The world of mobile robotics is expanding on a global scale, and the use of robots is becoming increasingly critical to operations of all types and size. Markets including manufacturing, consumer goods, logistics, healthcare, delivery, and many more are embracing this automation.
While the pace of innovation in robotics is astounding, most mobile robots deployed today are still not fully autonomous and are incapable of moving freely in complex real-life environments. Mobile robots in warehouses and other rigid, mapped environments are common, but can be expensive and functionally limited.
To truly achieve the remarkable potential this technology can deliver requires vision-based perception, freeing robots from strictly controlled environments and allowing them to operate with human-level understanding in a broader range of applications. These advancements are happening now, combining computer vision with additional sensors to make robotic perception robust, accurate and immune to temporal failures. And thanks to seismic leaps in artificial intelligence technology, this can now be delivered in simple, cost-effective ways.
Improving on LiDAR
Processing large volumes of data from cameras on low-cost hardware is the basis of next generation technology being pioneered in mobile robotics. Solutions are being perfected which utilize just a single camera with a field of view of over 180 degrees. Combining high resolution with a broad field of view, the camera can better interpret and understand situations. Even small, subtle movements and motion are captured by its high-resolution image, and it can see and recognize humans around it, even at long distances.
A major advantage is the computer vision technologies built into the platform powering the cameras and the ability to handle challenging environments where LiDAR typically loses robustness.
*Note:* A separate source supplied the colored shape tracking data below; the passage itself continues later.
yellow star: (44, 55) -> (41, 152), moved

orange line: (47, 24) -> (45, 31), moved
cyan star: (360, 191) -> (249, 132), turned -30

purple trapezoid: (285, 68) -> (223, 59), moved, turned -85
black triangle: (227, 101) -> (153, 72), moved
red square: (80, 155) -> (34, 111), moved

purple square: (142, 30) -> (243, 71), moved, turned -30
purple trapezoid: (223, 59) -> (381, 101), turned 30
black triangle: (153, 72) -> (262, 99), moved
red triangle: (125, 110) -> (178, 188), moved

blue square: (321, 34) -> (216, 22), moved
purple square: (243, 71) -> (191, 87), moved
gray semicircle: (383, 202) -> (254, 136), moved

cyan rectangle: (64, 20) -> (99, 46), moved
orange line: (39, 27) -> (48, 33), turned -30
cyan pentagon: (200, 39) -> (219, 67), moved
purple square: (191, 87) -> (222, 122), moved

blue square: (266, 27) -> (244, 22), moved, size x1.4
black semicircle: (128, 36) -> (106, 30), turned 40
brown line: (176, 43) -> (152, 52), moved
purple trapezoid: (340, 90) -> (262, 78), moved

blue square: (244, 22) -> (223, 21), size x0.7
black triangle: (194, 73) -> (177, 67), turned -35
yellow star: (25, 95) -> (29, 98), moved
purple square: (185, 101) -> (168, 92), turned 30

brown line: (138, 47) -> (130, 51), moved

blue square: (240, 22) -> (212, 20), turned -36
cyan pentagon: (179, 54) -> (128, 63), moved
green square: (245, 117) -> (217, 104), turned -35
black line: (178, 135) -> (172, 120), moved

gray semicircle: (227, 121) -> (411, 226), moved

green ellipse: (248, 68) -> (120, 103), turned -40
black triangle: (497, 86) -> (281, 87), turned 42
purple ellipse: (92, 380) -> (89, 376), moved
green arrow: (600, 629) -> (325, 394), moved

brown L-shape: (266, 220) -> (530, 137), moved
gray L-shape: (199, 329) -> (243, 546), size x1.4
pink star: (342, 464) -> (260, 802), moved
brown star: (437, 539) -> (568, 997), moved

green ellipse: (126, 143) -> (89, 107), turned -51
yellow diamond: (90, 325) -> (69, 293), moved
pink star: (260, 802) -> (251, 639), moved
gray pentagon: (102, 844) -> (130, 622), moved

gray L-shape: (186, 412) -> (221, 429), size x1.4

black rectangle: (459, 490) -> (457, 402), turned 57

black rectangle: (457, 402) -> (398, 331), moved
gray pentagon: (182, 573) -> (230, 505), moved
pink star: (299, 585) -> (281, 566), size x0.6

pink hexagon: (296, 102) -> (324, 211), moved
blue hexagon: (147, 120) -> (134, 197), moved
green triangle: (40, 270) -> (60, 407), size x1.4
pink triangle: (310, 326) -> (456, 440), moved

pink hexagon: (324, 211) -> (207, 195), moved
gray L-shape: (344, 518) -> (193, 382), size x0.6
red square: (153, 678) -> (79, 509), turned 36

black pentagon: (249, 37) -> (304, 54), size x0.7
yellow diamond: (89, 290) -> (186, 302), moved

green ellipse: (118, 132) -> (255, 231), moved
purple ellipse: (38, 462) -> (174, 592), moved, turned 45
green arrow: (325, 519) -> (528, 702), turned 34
For example, in a logistics warehouse where rows of racks and shelving systems are repeated throughout the facility, humans (and cameras) can see natural features on the ceiling, floor and far into the distance on the other side of the facility. But the 2D ‘slice’ of the world that a LiDAR can see is simply not enough to distinguish between the different, repetitive features in these environments. As a result, LiDAR based robots can be brought to a halt simply by encountering unfamiliar obstacles or barriers.
Opening New Worlds
Camera-based visual perception, by contrast, can detect things like texture and color. This creates significant advantages over other senor modalities because the robot can use this visual information to precisely navigate through a facility, just the way a human would. This capability is especially critical in warehouses and manufacturing facilities where pedestrian paths are defined with lines and floor markers. Camera-based systems can read signs and symbols that alert both humans and robots to temporary closures, wet floors, and detours.
These same challenges apply in open and highly dynamic environments like cross-docking and open warehousing facilities. The ‘slice’ that LiDAR saw and interpreted during their last visit may now be open space—or something else altogether. A camera-based system can identify, process, and adapt to these variables immediately; again, just as a human would.
As the use of robots becomes more integral to the global economy, there remains significant value in traditional sensor modalities including LiDAR. Recent advancements in low-cost MEMS 3D LIDARs are encouraging and, when combined with cameras, could add cost effectiveness, robustness, and rich 3D mapping capabilities.
But as the field grows and the level of required understanding rises, only vision-based perception which powers AI models can allow robots to achieve human-level understanding and reach their true potential. Combining vision with additional sensors makes the robots’ perception robust, accurate and immune to temporal failures.
Reigning in Cost
The breakthrough combination of deploying lower-cost cameras with robust AI-based software and platforms make this technology tremendously cost-effective. System costs of hundreds of dollars may be supportable in logistics and manufacturing; however, in consumer robotics that number drops to tens of dollars and lower.
Camera-based systems have increasingly become the solution as robot manufacturers seek better, less-expensive options. They can ‘see’ and digitize everything in their field of view, while utilizing economies-of-scale from consumer electronics. Even simple cameras costing under $5 can provide enough resolution and field-of-view to support robust localization, obstacle detection and increased levels of perception.
This unbeatable combination—bold technological advancement, at low cost—opens the doors to nearly limitless use cases for robotics. The coming years will certainly see dynamic changes as state-of-the-art evolves in artificial intelligence, computer vision, sensor fusion and other innovative automation technologies. But it is increasingly certain that vision-based perception, utilizing cameras and computer vision, should serve as the foundation of any effective mobile robot navigation system.